After four weeks of training:
• Both groups increased their maximum voluntary force. The maximal strength group increased theirs by more than 20%, the explosive strength group by more than 10%.
• When measured in terms of time intervals after the onset of force production, both groups increased their force production at 50 milliseconds, 100 milliseconds, and 150 milliseconds. However, the maximal strength group only increased by 3-7%, the explosive strength group increased by 13-54%, with the biggest jump being at the 50 millisecond mark.
• When measured in terms of time intervals after the onset of force production, both groups had a different reaction in terms of what percentage of their maximum they were generating. After four weeks of training, the maximal strength group reduced the percentage of maximum that they produced at each time interval after force onset (basically a 10-13% reduction at each time interval), whereas the explosive group increased the percentage of maximum that they were able to produce at each time interval by 2% at the later times and 36% 50 milliseconds after onset.

This study is not without limitations, which I’ll discuss later, but it is interesting from the standpoint that it shows two very different adaptations as a result of training. Both groups increased strength. However, the maximal strength group clearly increased their strength the most. The interesting difference, is that the group that trained explosively got better at producing force over time particularly right after the onset of force application. In other words, each group improved the qualities that it was training for. This reinforces the idea of setting up training to achieve certain goals and cautions that adaptations don’t just happen.

Now, the study has limitations that should be kept in mind when applying the results to athletics. First, trained athletes aren’t used in the study – this makes applying the results challenging. Second, the training protocol is not one that would be used in the real world. In real sports, isometrics won’t be used and an approach to training that uses strength and explosive training would be used. Third, it’s unclear if a unilateral, single-joint exercise like the knee extension will elicit the same results that a multi-joint movement (like a squat, jump, or power clean would). Finally, many strength coaches will look at the training protocol and be confused that the “strength” group is training with lighter weights than the “explosive” group, this seems to run counter to current coaching practices.

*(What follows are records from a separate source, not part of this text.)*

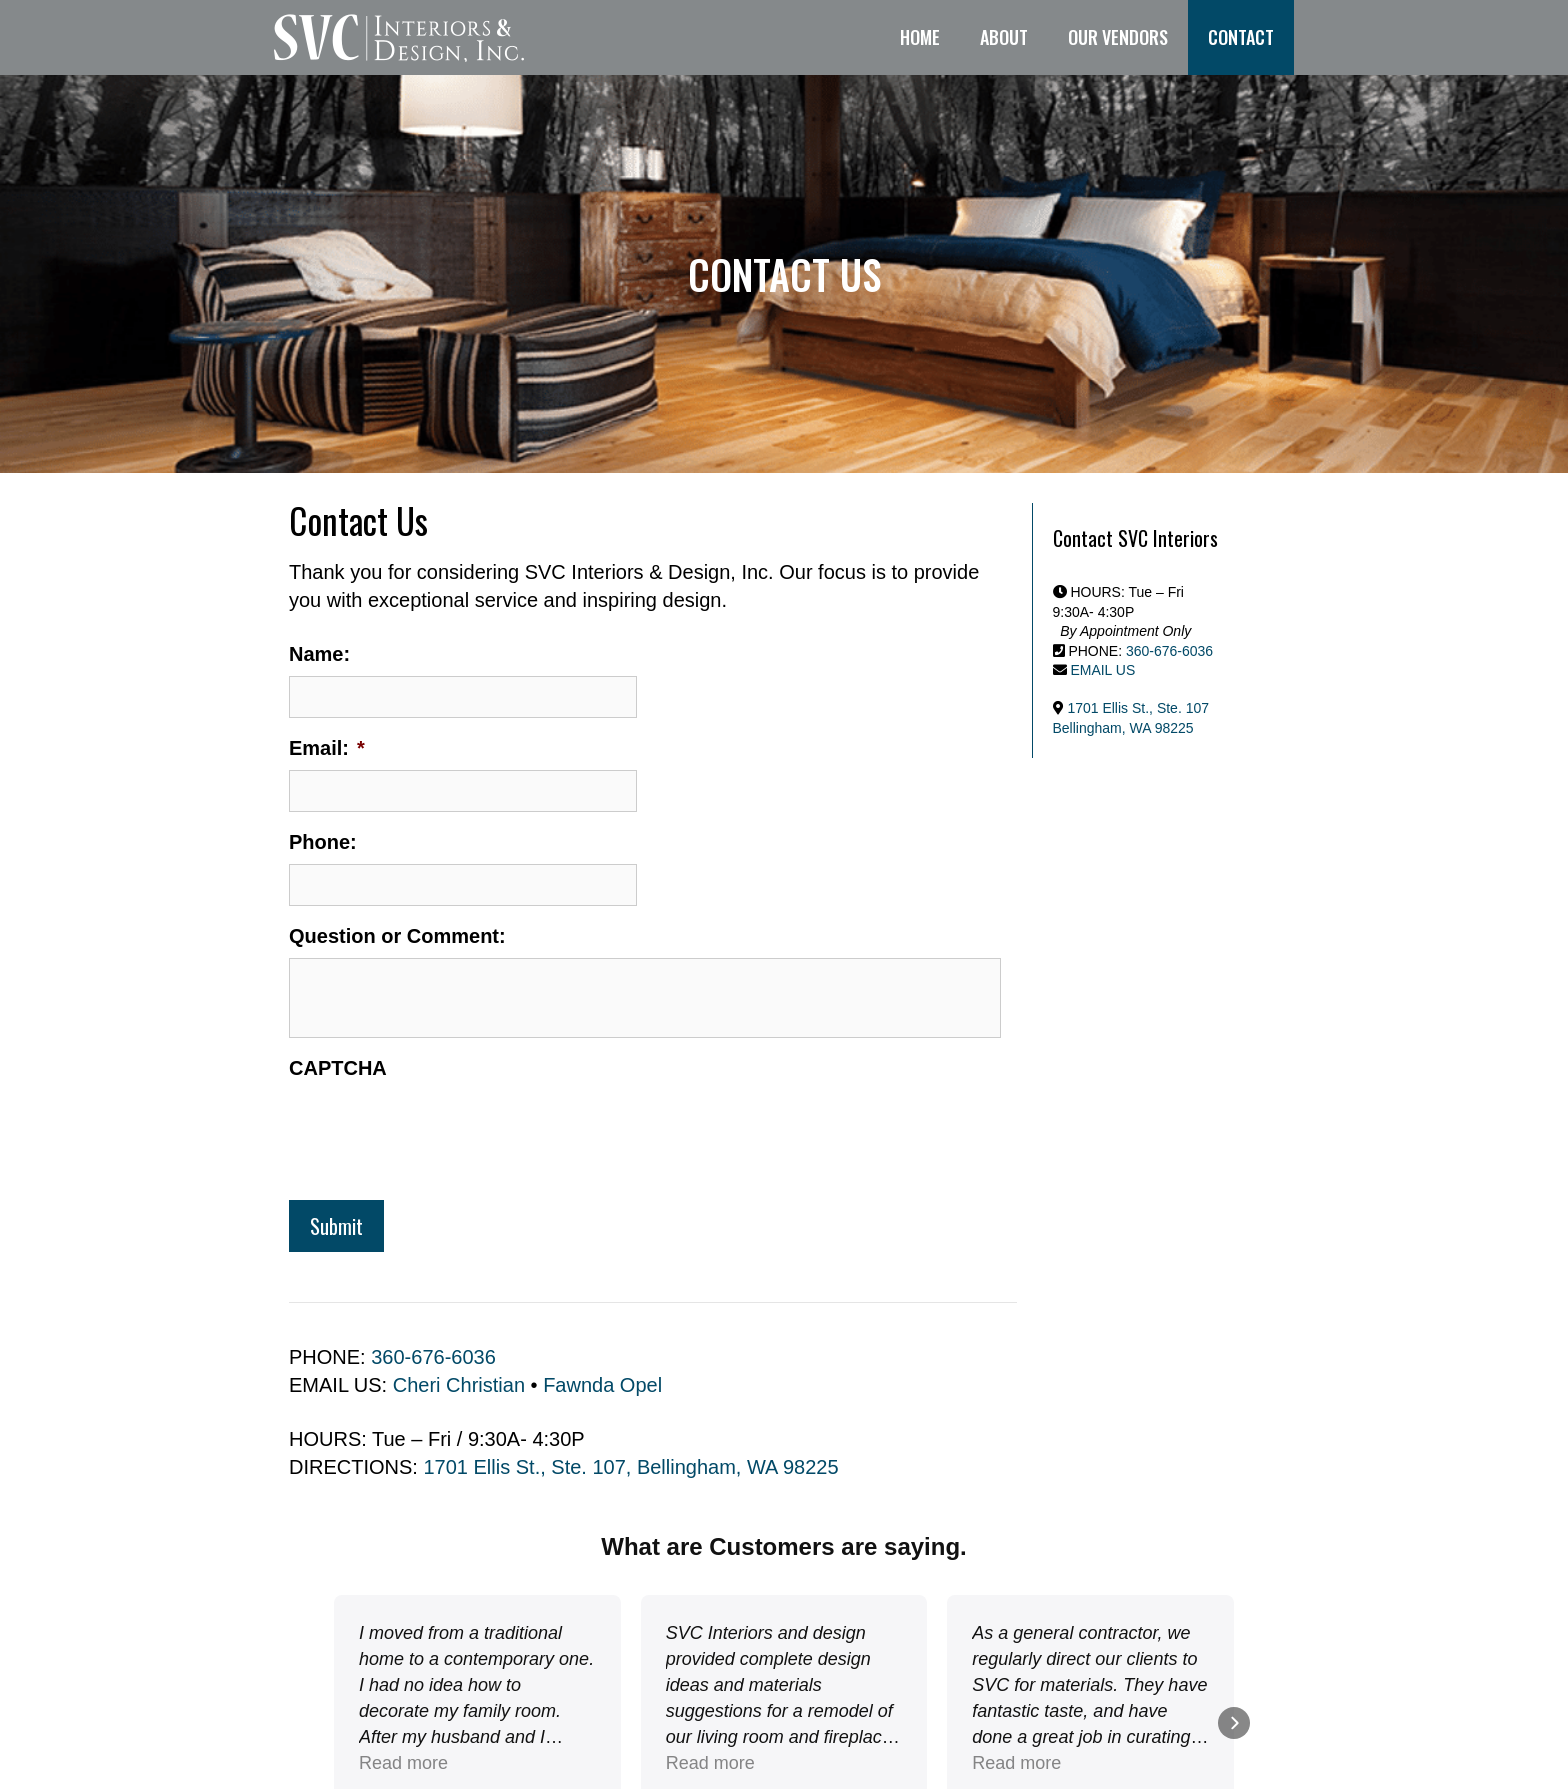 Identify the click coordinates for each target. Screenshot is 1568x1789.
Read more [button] (710, 1763)
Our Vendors (1118, 37)
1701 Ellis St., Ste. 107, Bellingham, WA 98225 (630, 1467)
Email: (327, 748)
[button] (334, 1723)
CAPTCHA (338, 1068)
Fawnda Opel (602, 1385)
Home (920, 37)
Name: (319, 654)
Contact (1241, 37)
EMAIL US (1102, 670)
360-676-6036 (433, 1357)
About (1004, 37)
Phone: (323, 842)
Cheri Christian (459, 1385)
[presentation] (441, 1129)
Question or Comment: (397, 936) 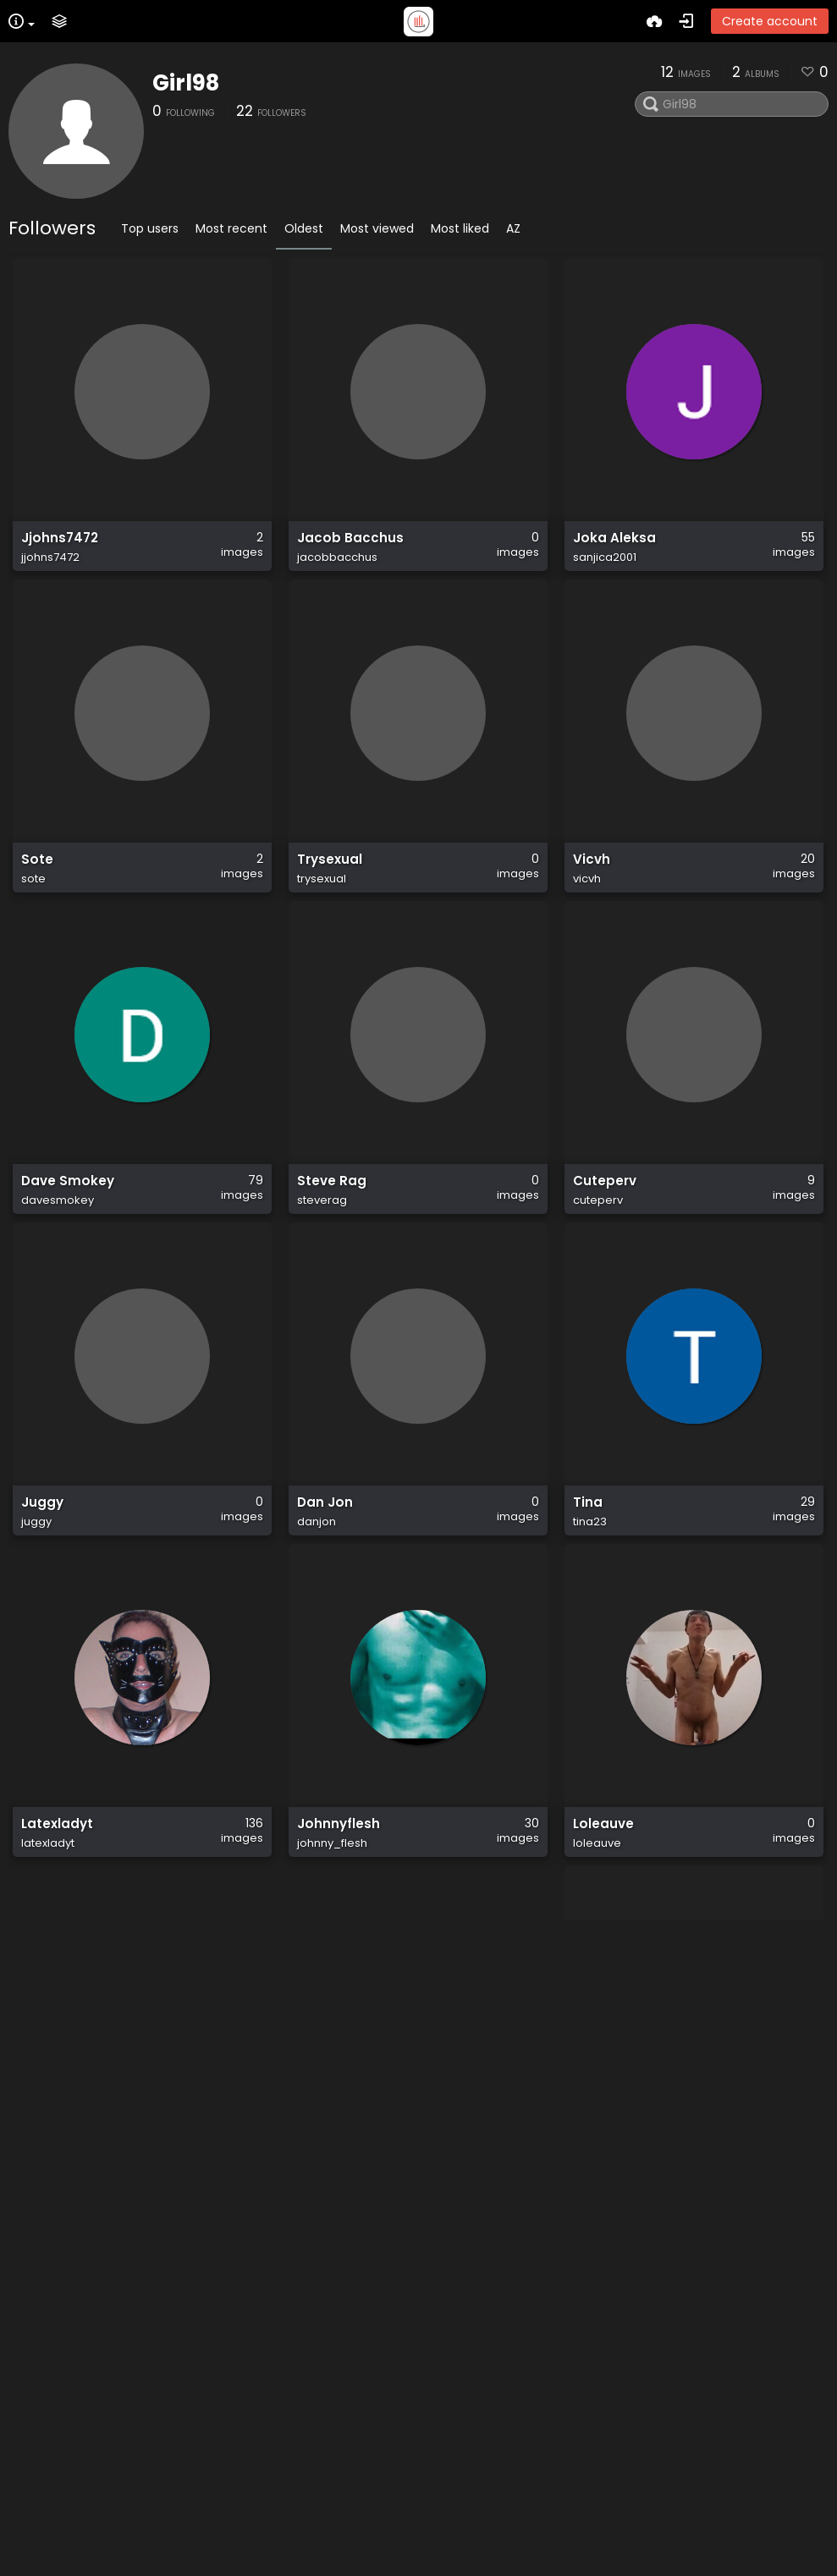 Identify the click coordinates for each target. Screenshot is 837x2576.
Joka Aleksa (614, 546)
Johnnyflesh (338, 1866)
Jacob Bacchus (350, 546)
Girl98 (185, 83)
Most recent (231, 228)
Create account (770, 21)
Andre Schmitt (622, 2526)
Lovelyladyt (60, 2196)
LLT (307, 2196)
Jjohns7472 (59, 546)
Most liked (460, 228)
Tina (588, 1536)
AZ (513, 228)
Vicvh (591, 876)
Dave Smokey (67, 1206)
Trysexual (329, 876)
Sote (37, 876)
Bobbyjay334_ (622, 2196)
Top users (150, 228)
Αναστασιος (333, 2526)
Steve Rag (331, 1206)
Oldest (303, 228)
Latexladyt (57, 1866)
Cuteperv (604, 1206)
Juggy (42, 1536)
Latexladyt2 (61, 2526)
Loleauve (603, 1866)
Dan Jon (325, 1536)
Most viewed (377, 228)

One interesting thing that this study brings up, the idea of velocity specificity. Velocity specificity states that the gains made from exercise are specific to the velocity that the exercise is performed at. In other words, training slowly makes you better at slow speeds but not necessarily at fast speeds. This has been a pretty major tenant of strength and conditioning for a long time (I’m even been a proponent), but there’s not a lot of research that bears this out. However, this study does although it’s different to translate the results outside of isometric exercise protocols.

Tillin, N.A. and J.P. Folland. (2014). Maximal and explosive strength training elicit distinct neuromuscular adaptations, specific to the training stimulus. European Journal of Applied Physiology, 114: 365-374.